**TASK TO CARRY OUT**
Could you write out every record below exactly, leaving the pictures out?

**INFORMATION**
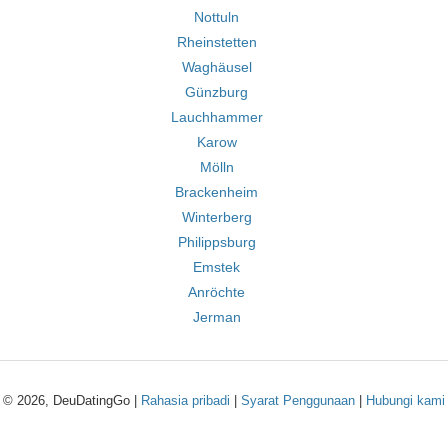
Nottuln
Rheinstetten
Waghäusel
Günzburg
Lauchhammer
Karow
Mölln
Brackenheim
Winterberg
Philippsburg
Emstek
Anröchte
Jerman
© 2026, DeuDatingGo |
Rahasia pribadi
|
Syarat Penggunaan
|
Hubungi kami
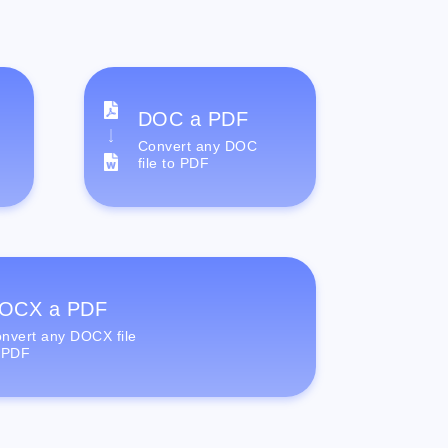
DOC a PDF
Convert any DOC
file to PDF
OCX a PDF
nvert any DOCX file
 PDF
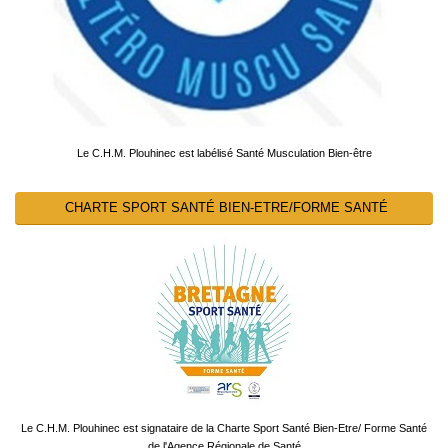
Le C.H.M. Plouhinec est labélisé Santé Musculation Bien-être
CHARTE SPORT SANTÉ BIEN-ETRE/FORME SANTÉ
Le C.H.M. Plouhinec est signataire de la Charte Sport Santé Bien-Etre/ Forme Santé
de l'Agence Régionale de Santé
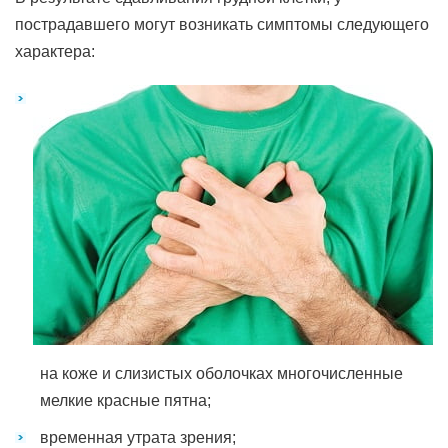
пострадавшего могут возникать симптомы следующего
характера:
на коже и слизистых оболочках многочисленные
мелкие красные пятна;
временная утрата зрения;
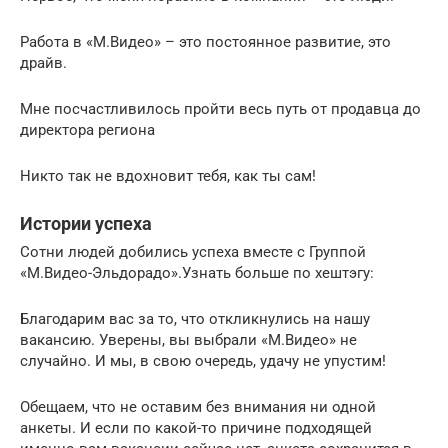
Работа в «М.Видео» – это постоянное развитие, это
драйв.
Мне посчастливилось пройти весь путь от продавца до
директора региона
Никто так не вдохновит тебя, как ты сам!
Истории успеха
Сотни людей добились успеха вместе с Группой
«М.Видео-Эльдорадо».Узнать больше по хештэгу:
Благодарим вас за то, что откликнулись на нашу
вакансию. Уверены, вы выбрали «М.Видео» не
случайно. И мы, в свою очередь, удачу не упустим!
Обещаем, что не оставим без внимания ни одной
анкеты. И если по какой-то причине подходящей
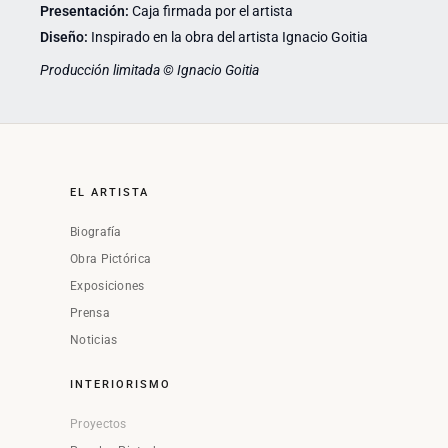
Presentación:
Caja firmada por el artista
Diseño:
Inspirado en la obra del artista Ignacio Goitia
Producción limitada © Ignacio Goitia
EL ARTISTA
Biografía
Obra Pictórica
Exposiciones
Prensa
Noticias
INTERIORISMO
Proyectos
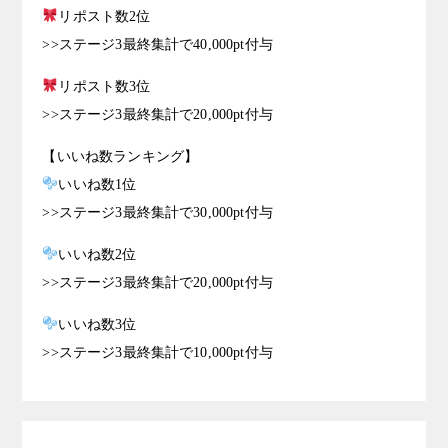
リポスト数2位
>>ステージ3最終集計で40,000pt付与
リポスト数3位
>>ステージ3最終集計で20,000pt付与
【いいね数ランキング】
いいね数1位
>>ステージ3最終集計で30,000pt付与
いいね数2位
>>ステージ3最終集計で20,000pt付与
いいね数3位
>>ステージ3最終集計で10,000pt付与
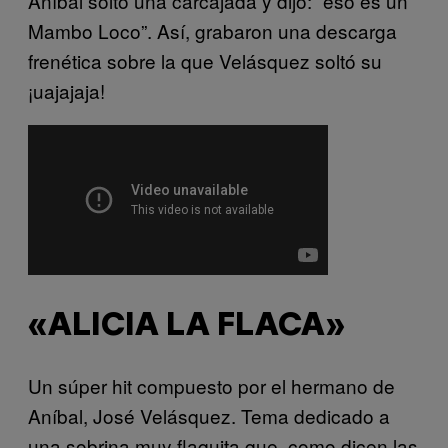
Aníbal soltó una carcajada y dijo: “eso es un
Mambo Loco”. Así, grabaron una descarga
frenética sobre la que Velásquez soltó su
¡uajajaja!
«ALICIA LA FLACA»
Un súper hit compuesto por el hermano de
Aníbal, José Velásquez. Tema dedicado a
una sobrina muy flaquita que, como dicen las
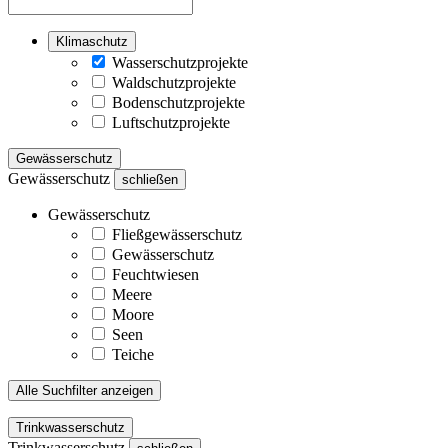
Klimaschutz
Wasserschutzprojekte
Waldschutzprojekte
Bodenschutzprojekte
Luftschutzprojekte
Gewässerschutz
Gewässerschutz
schließen
Gewässerschutz
Fließgewässerschutz
Gewässerschutz
Feuchtwiesen
Meere
Moore
Seen
Teiche
Alle Suchfilter anzeigen
Trinkwasserschutz
Trinkwasserschutz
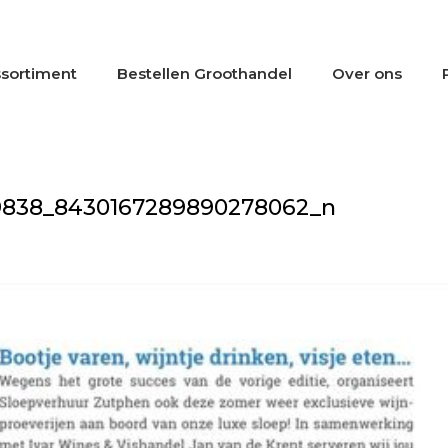
sortiment
Bestellen Groothandel
Over ons
9838_8430167289890278062_n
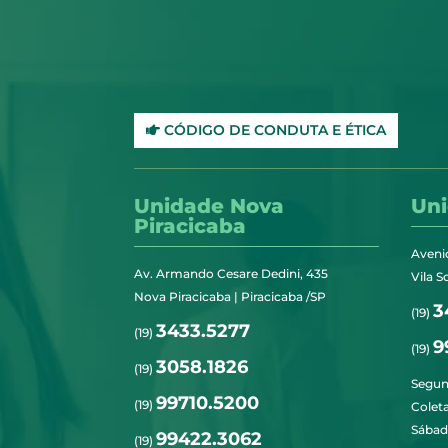
CÓDIGO DE CONDUTA E ÉTICA
Unidade Nova
Uni
Piracicaba
Aveni
Av. Armando Cesare Dedini, 435
Vila S
Nova Piracicaba | Piracicaba /SP
3
(19)
3433.5277
(19)
9
(19)
3058.1826
(19)
Segun
99710.5200
(19)
Colet
Sábad
99422.3062
(19)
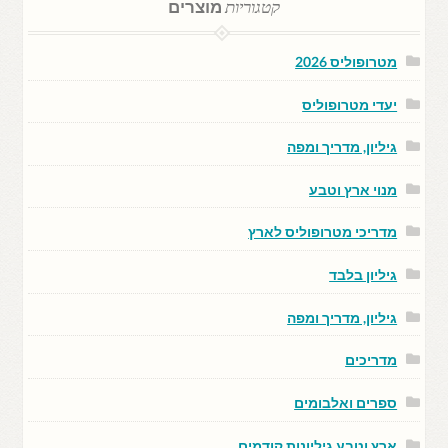
קטגוריות
מוצרים
מטרופוליס 2026
יעדי מטרופוליס
גיליון, מדריך ומפה
מנוי ארץ וטבע
מדריכי מטרופוליס לארץ
גיליון בלבד
גיליון, מדריך ומפה
מדריכים
ספרים ואלבומים
ארץ וטבע גיליונות קודמים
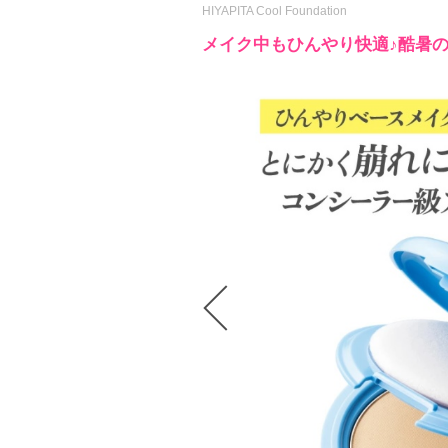
HIYAPITA Cool Foundation
メイク中もひんやり快適♪酷暑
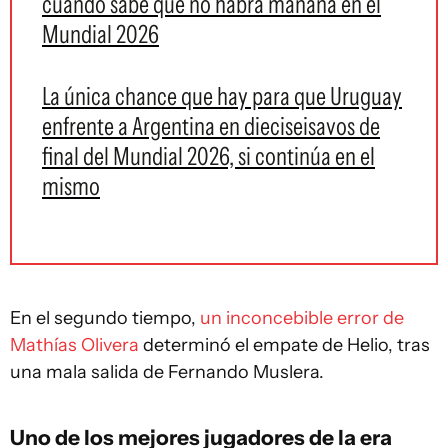
cuando sabe que no habrá mañana en el
Mundial 2026
La única chance que hay para que Uruguay
enfrente a Argentina en dieciseisavos de
final del Mundial 2026, si continúa en el
mismo
En el segundo tiempo,
un inconcebible error de
Mathías Olivera
determinó el empate de Helio, tras
una mala salida de Fernando Muslera.
Uno de los mejores jugadores de la era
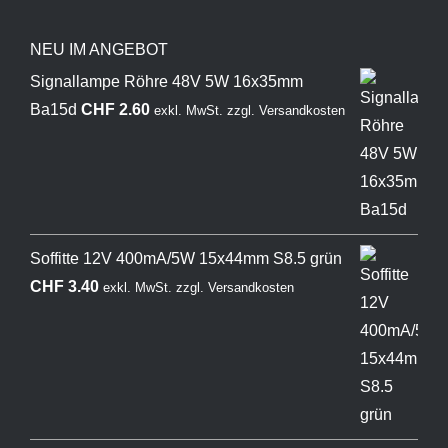
NEU IM ANGEBOT
Signallampe Röhre 48V 5W 16x35mm
Ba15d
CHF
2.60
exkl. MwSt.
zzgl.
Versandkosten
Soffitte 12V 400mA/5W 15x44mm S8.5 grün
CHF
3.40
exkl. MwSt.
zzgl.
Versandkosten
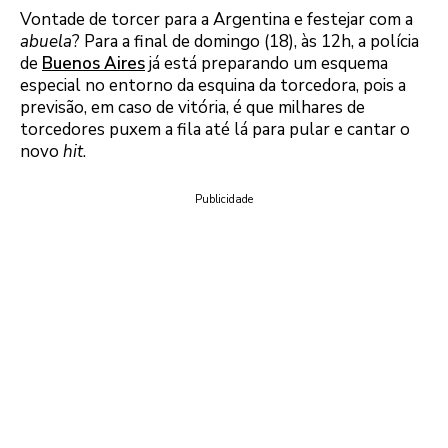
Vontade de torcer para a Argentina e festejar com a
abuela
? Para a final de domingo (18), às 12h, a polícia
de
Buenos Aires
já está preparando um esquema
especial no entorno da esquina da torcedora, pois a
previsão, em caso de vitória, é que milhares de
torcedores puxem a fila até lá para pular e cantar o
novo
hit
.
Publicidade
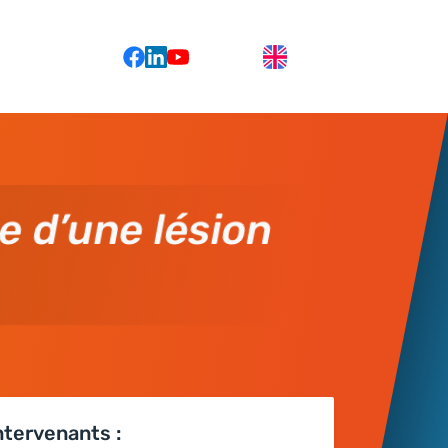
e d’une lésion
ntervenants :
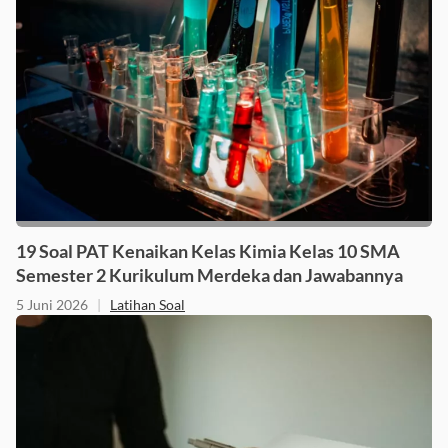
19 Soal PAT Kenaikan Kelas Kimia Kelas 10 SMA
Semester 2 Kurikulum Merdeka dan Jawabannya
5 Juni 2026
|
Latihan Soal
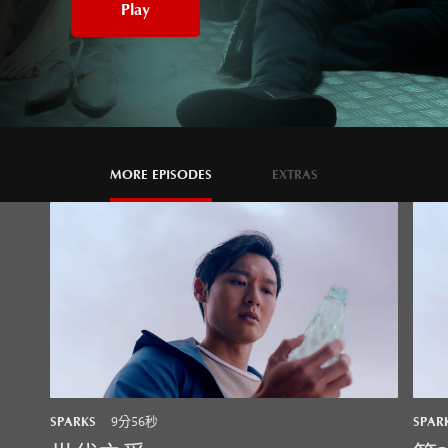
Play
MORE EPISODES
EXTRAS
SPARKS
SPAR
9分56秒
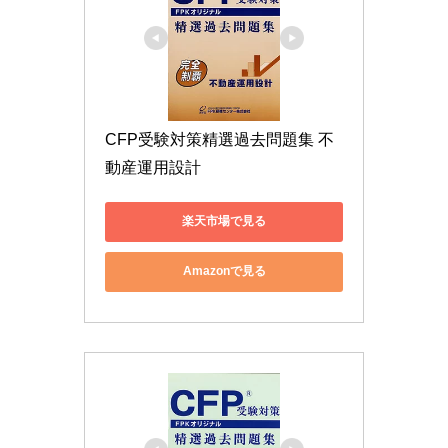
CFP受験対策精選過去問題集 不
動産運用設計
楽天市場で見る
Amazonで見る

**FINISHED TASK**
Nottuln
Rheinstetten
Waghäusel
Günzburg
Lauchhammer
Karow
Mölln
Brackenheim
Winterberg
Philippsburg
Emstek
Anröchte
Jerman
© 2026, DeuDatingGo |
Rahasia pribadi
|
Syarat Penggunaan
|
Hubungi kami
DOC a PDF
Convert any DOC
file to PDF
OCX a PDF
nvert any DOCX file
 PDF
Le C.H.M. Plouhinec est labélisé Santé Musculation Bien-être
CHARTE SPORT SANTÉ BIEN-ETRE/FORME SANTÉ
Le C.H.M. Plouhinec est signataire de la Charte Sport Santé Bien-Etre/ Forme Santé
de l'Agence Régionale de Santé
пострадавшего могут возникать симптомы следующего
характера:
на коже и слизистых оболочках многочисленные
мелкие красные пятна;
временная утрата зрения;
Работа в «М.Видео» – это постоянное развитие, это
драйв.
Мне посчастливилось пройти весь путь от продавца до
директора региона
Никто так не вдохновит тебя, как ты сам!
Истории успеха
Сотни людей добились успеха вместе с Группой
«М.Видео-Эльдорадо».Узнать больше по хештэгу:
Благодарим вас за то, что откликнулись на нашу
вакансию. Уверены, вы выбрали «М.Видео» не
случайно. И мы, в свою очередь, удачу не упустим!
Обещаем, что не оставим без внимания ни одной
анкеты. И если по какой-то причине подходящей
Presentación:
Caja firmada por el artista
Diseño:
Inspirado en la obra del artista Ignacio Goitia
Producción limitada © Ignacio Goitia
EL ARTISTA
Biografía
Obra Pictórica
Exposiciones
Prensa
Noticias
INTERIORISMO
Proyectos
リポスト数2位
>>ステージ3最終集計で40,000pt付与
リポスト数3位
>>ステージ3最終集計で20,000pt付与
【いいね数ランキング】
いいね数1位
>>ステージ3最終集計で30,000pt付与
いいね数2位
>>ステージ3最終集計で20,000pt付与
いいね数3位
>>ステージ3最終集計で10,000pt付与
Aníbal soltó una carcajada y dijo: “eso es un
Mambo Loco”. Así, grabaron una descarga
frenética sobre la que Velásquez soltó su
¡uajajaja!
«ALICIA LA FLACA»
Un súper hit compuesto por el hermano de
Aníbal, José Velásquez. Tema dedicado a
una sobrina muy flaquita que, como dicen las
Klimaschutz
Wasserschutzprojekte
Waldschutzprojekte
Bodenschutzprojekte
Luftschutzprojekte
Gewässerschutz
Gewässerschutz
schließen
Gewässerschutz
Fließgewässerschutz
Gewässerschutz
Feuchtwiesen
Meere
Moore
Seen
Teiche
Alle Suchfilter anzeigen
Trinkwasserschutz
Trinkwasserschutz
sortiment
Bestellen Groothandel
Over ons
9838_8430167289890278062_n
CÓDIGO DE CONDUTA E ÉTICA
Unidade Nova
Uni
Piracicaba
Aveni
Av. Armando Cesare Dedini, 435
Vila S
Nova Piracicaba | Piracicaba /SP
3
(19)
3433.5277
(19)
9
(19)
3058.1826
(19)
Segun
99710.5200
(19)
Colet
Sábad
99422.3062
(19)
קטגוריות
מוצרים
מטרופוליס 2026
יעדי מטרופוליס
גיליון, מדריך ומפה
מנוי ארץ וטבע
מדריכי מטרופוליס לארץ
גיליון בלבד
גיליון, מדריך ומפה
מדריכים
ספרים ואלבומים
ארץ וטבע גיליונות קודמים
HIYAPITA Cool Foundation
メイク中もひんやり快適♪酷暑
cuando sabe que no habrá mañana en el
Mundial 2026
La única chance que hay para que Uruguay
enfrente a Argentina en dieciseisavos de
final del Mundial 2026, si continúa en el
mismo
En el segundo tiempo,
un inconcebible error de
Mathías Olivera
determinó el empate de Helio, tras
una mala salida de Fernando Muslera.
Uno de los mejores jugadores de la era
NEU IM ANGEBOT
Signallampe Röhre 48V 5W 16x35mm
Ba15d
CHF
2.60
exkl. MwSt.
zzgl.
Versandkosten
Soffitte 12V 400mA/5W 15x44mm S8.5 grün
CHF
3.40
exkl. MwSt.
zzgl.
Versandkosten
Vontade de torcer para a Argentina e festejar com a
abuela
? Para a final de domingo (18), às 12h, a polícia
de
Buenos Aires
já está preparando um esquema
especial no entorno da esquina da torcedora, pois a
previsão, em caso de vitória, é que milhares de
torcedores puxem a fila até lá para pular e cantar o
novo
hit
.
Publicidade
e d’une lésion
ntervenants :
19 Soal PAT Kenaikan Kelas Kimia Kelas 10 SMA
Semester 2 Kurikulum Merdeka dan Jawabannya
5 Juni 2026
|
Latihan Soal
Play
MORE EPISODES
EXTRAS
SPARKS
SPAR
9分56秒
CFP受験対策精選過去問題集 不
動産運用設計
楽天市場で見る
Amazonで見る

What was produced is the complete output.